Casi todos hemos vivido en nuestra niñez la ilusión de abrir los regalos que sus Majestades nos habían dejado esa misma noche. Pedíamos y, muchas veces, nuestros sueños se cumplían. Y cuando no era así, disfrutábamos igualmente del regalo sorpresa que descubríamos tras el embalaje. No tanto por el juguete en sí, sino por la ilusión de sentir que no se habían olvidado de nosotros.
Aprendimos de esa forma a pedir y a recibir con naturalidad y agradecimiento.
Ya de mayores nos esforzamos año tras año en volver a revivir la noche de la ilusión. Ponemos nuestro mayor empeño en buscar, adornar y entregar aquello que sabemos que proporcionará alegría a los que nos rodean. Y, normalmente, lo logramos, para nuestra propia satisfacción.

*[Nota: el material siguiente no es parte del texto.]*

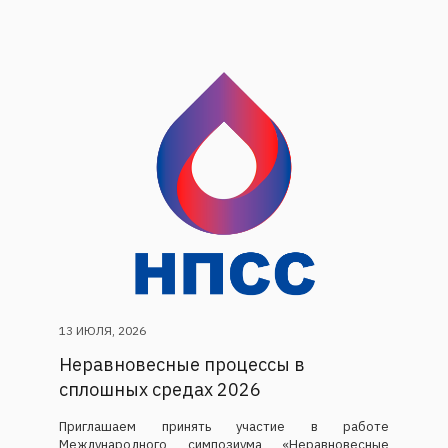
13 ИЮЛЯ, 2026
Неравновесные процессы в
сплошных средах 2026
Приглашаем принять участие в работе
Международного симпозиума «Неравновесные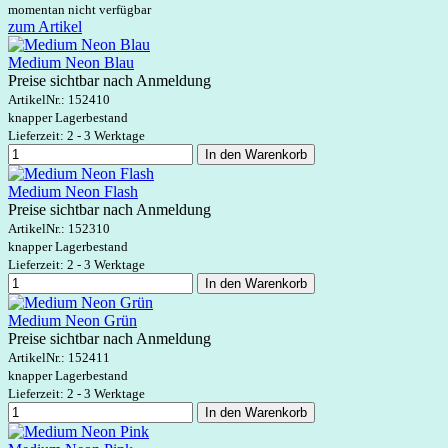
momentan nicht verfügbar
zum Artikel
Medium Neon Blau
Preise sichtbar nach Anmeldung
ArtikelNr.:
152410
knapper Lagerbestand
Lieferzeit: 2 - 3 Werktage
In den Warenkorb
Medium Neon Flash
Preise sichtbar nach Anmeldung
ArtikelNr.:
152310
knapper Lagerbestand
Lieferzeit: 2 - 3 Werktage
In den Warenkorb
Medium Neon Grün
Preise sichtbar nach Anmeldung
ArtikelNr.:
152411
knapper Lagerbestand
Lieferzeit: 2 - 3 Werktage
In den Warenkorb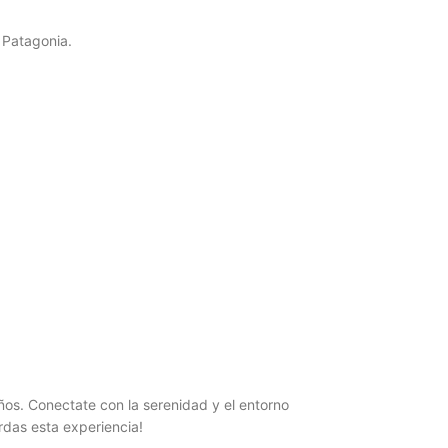
 Patagonia.
ños. Conectate con la serenidad y el entorno
erdas esta experiencia!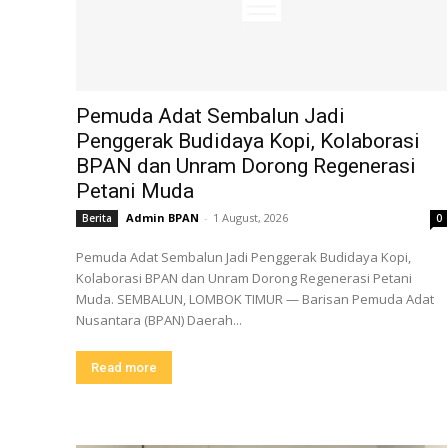
Pemuda Adat Sembalun Jadi
Penggerak Budidaya Kopi, Kolaborasi
BPAN dan Unram Dorong Regenerasi
Petani Muda
Admin BPAN
-
1 August, 2026
Berita
0
Pemuda Adat Sembalun Jadi Penggerak Budidaya Kopi,
Kolaborasi BPAN dan Unram Dorong Regenerasi Petani
Muda. SEMBALUN, LOMBOK TIMUR — Barisan Pemuda Adat
Nusantara (BPAN) Daerah...
Read more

Aprendemos así a observar las necesidades y deseos de los otros, a dar con generosidad y a demostrarles nuestro amor.
¿Cómo no va a ser mágica una noche con tanto aprendizaje en marcha y tanto afán de extender felicidad a nuestro alrededor?
¿No es magia ver, en los tiempos que corren, ilusión en los ojos y agradecimiento en las miradas?